(Dataset items)
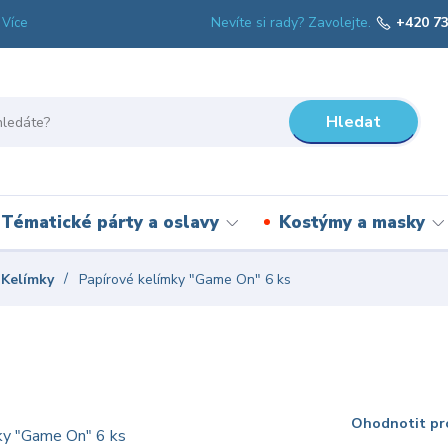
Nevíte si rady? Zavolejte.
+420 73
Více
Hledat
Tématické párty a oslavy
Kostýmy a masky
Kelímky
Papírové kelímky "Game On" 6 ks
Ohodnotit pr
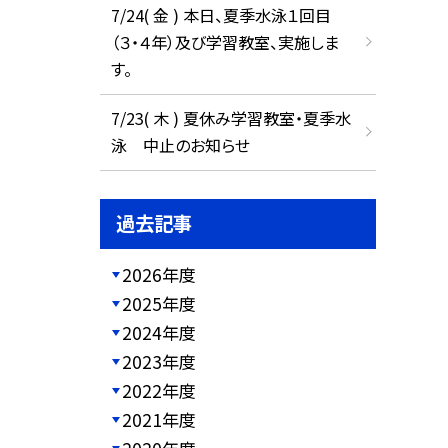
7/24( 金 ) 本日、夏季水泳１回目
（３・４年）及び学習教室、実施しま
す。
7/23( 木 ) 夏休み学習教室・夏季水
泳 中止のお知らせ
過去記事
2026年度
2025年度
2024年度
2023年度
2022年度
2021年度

Work request:
Return the entries verbatim, pictures excluded.

Response for this exercise:
Nevíte si rady? Zavolejte.
+420 73
Více
Hledat
Tématické párty a oslavy
Kostýmy a masky
Kelímky
Papírové kelímky "Game On" 6 ks
Ohodnotit pr
7/24( 金 ) 本日、夏季水泳１回目
（３・４年）及び学習教室、実施しま
す。
7/23( 木 ) 夏休み学習教室・夏季水
泳 中止のお知らせ
過去記事
2026年度
2025年度
2024年度
2023年度
2022年度
2021年度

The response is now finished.